Croyant peut-être que j’allais partir sans payer, et encore, rien dans mon attitude verbale ou non verbale ne le suggérait, le caissier me dit, avec une plus grande agressivité encore « MONSIEUR ! MONSSIEEUUR !!! VOUS AA-VANN-CEZ ! VOUS LAISSEZ VOTRE CHARIOT ET VOUS PARTEZ, VOUS PARTEZ MAINTENANT ».
J’ai toutes les raisons d’exploser de rage, j’ai envie de laisser ce sentiment me submerger… Personne ne le sait mais j’ai tous les arguments pour succomber à mon agressivité et en sortir victorieux par la force sans que l’on puisse m’arrêter… mais qui suis-je pour me laisser gagner par ce réflexe primitif ? Ne suis-je pas le gardien de mes sens, de mes états-d’âme et de mes pulsions ?
Bien que je sois légitime dans ma réaction, je dois rester mesuré. Cette force dont je dispose nécessite une grande responsabilité, celle-là même qui me pousse à rechercher en premier lieu le calme intérieur. En quelques secondes, ma mâchoire se détend, ma respiration et mon rythme cardiaque s’apaisent. Je reste vigilant, mais mon choix s’est porté sur une voie plus proportionnée à la situation et son enjeu.
Je choisis l’apaisement en adoptant une attitude physique non agressive. Par respect à l’autorité de pacotille que représente le caissier, je lui laisse le bénéfice de croire qu’il a eu le dernier mot. Son inconscience de faire face à un individu assurément fort, déterminé mais mesuré m’apaise ! Je lui demande de garder son calme et de trouver avec moi une solution.
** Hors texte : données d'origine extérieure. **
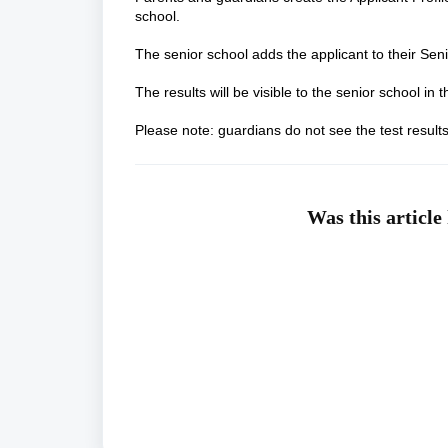
school.
The senior school adds the applicant to their Sen
The results will be visible to the senior school 
Please note: guardians do not see the test result
Was this article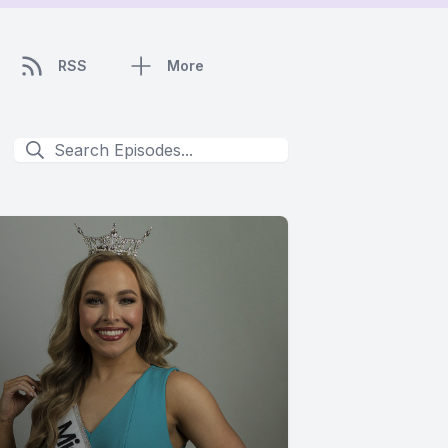
RSS
More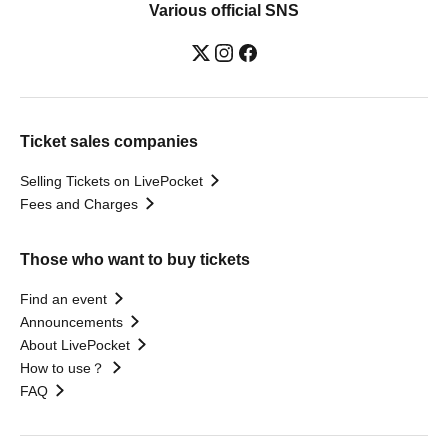
Various official SNS
Ticket sales companies
Selling Tickets on LivePocket
Fees and Charges
Those who want to buy tickets
Find an event
Announcements
About LivePocket
How to use？
FAQ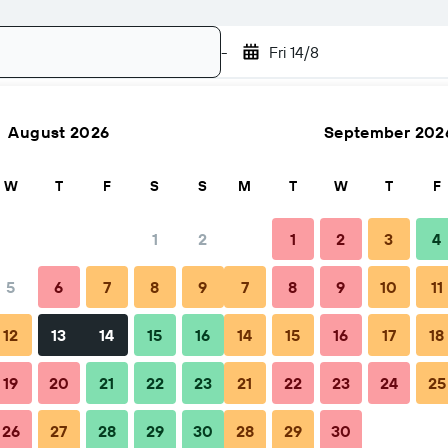
-
Fri 14/8
August 2026
September 202
Search
W
T
F
S
S
M
T
W
T
F
1
2
1
2
3
4
5
6
7
8
9
7
8
9
10
11
FAQs
Nearby stays
12
13
14
15
16
14
15
16
17
18
19
20
21
22
23
21
22
23
24
25
26
27
28
29
30
28
29
30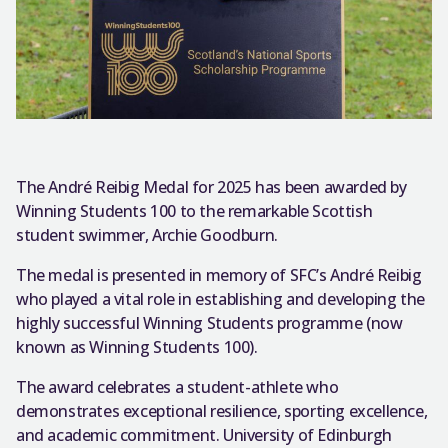
The André Reibig Medal for 2025 has been awarded by
Winning Students 100 to the remarkable Scottish
student swimmer, Archie Goodburn.
The medal is presented in memory of SFC’s André Reibig
who played a vital role in establishing and developing the
highly successful Winning Students programme (now
known as Winning Students 100).
The award celebrates a student-athlete who
demonstrates exceptional resilience, sporting excellence,
and academic commitment. University of Edinburgh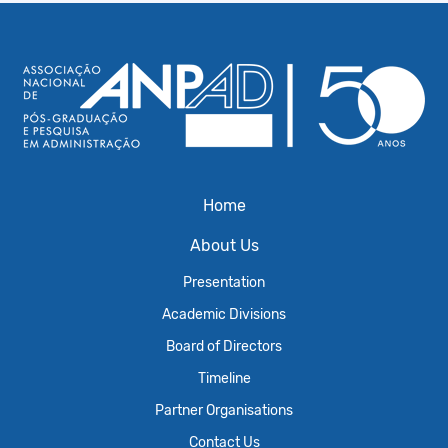
Home
About Us
Presentation
Academic Divisions
Board of Directors
Timeline
Partner Organisations
Contact Us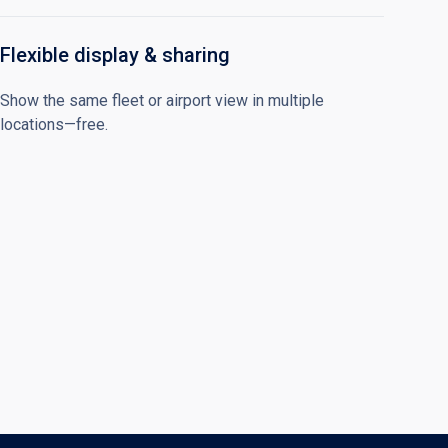
Flexible display & sharing
Show the same fleet or airport view in multiple
locations—free.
Retirant quelque peu mon masque, je lui dis posément :« Calmez-vous Monsieur, regardez-moi, je suis parfaitement détendu et je ne vais pas partir sans payer mon chariot ! ». Il ne s’est pas encore exprimé, mais avant même qu’il puisse me répondre, je dis d’une voix haute afin que tout le monde puisse entendre et constater, le cas échéant, de mon sang froid : « je vous propose de mettre de côté mon chariot et m’engage à revenir dans 10 ou 15 minutes payer les sommes dues ». Le caissier finit par accepter ma proposition qu’il ne pouvait refuser en présence des autres clients, mais me dit qu’il n’aura pas d’autre choix que de m’encaisser par carte… Bien évidemment, j’accepte !
Je repars à la hâte chercher mon portefeuille. Sur le trajet, j’ai le temps d’appeler mon père qui trouve l’occasion de me sermonner avec un ton qui en dit long sur son agacement. Je lui explique que la situation a failli s’envenimer et que je suis parvenu à trouver une solution. Bien évidemment, je n’ai ni le temps, ni l’envie de lui livrer maintenant tous les détails de l’événement. Je l’appelle car je suis encore sous le choc de la situation même si je suis fier de la manière dont je m’en suis sorti. Il me rassure, j’entends la voix protectrice de ma mère derrière qui m’apaise, et me demande de l’appeler dès que je serai rentré.
En l’espace d’un quart d’heure maximum, je parviens à faire l’aller-retour. A mon arrivée, certains clients qui avaient été présents lors de l’altercation verbale passent tout juste en caisse. J’attends un peu plus d’une minute, un client paie et dans l’intervalle du suivant, je sors ma carte de paiement « dorée », fier de l’arborer comme l’argument ultime de notre monde consumériste absurde, comme la marque de ma victoire ! Je paie et me libère de cette situation.
Je rentre enfin chez moi, soulagé et éprouvé tant nerveusement que physiquement par l’événement.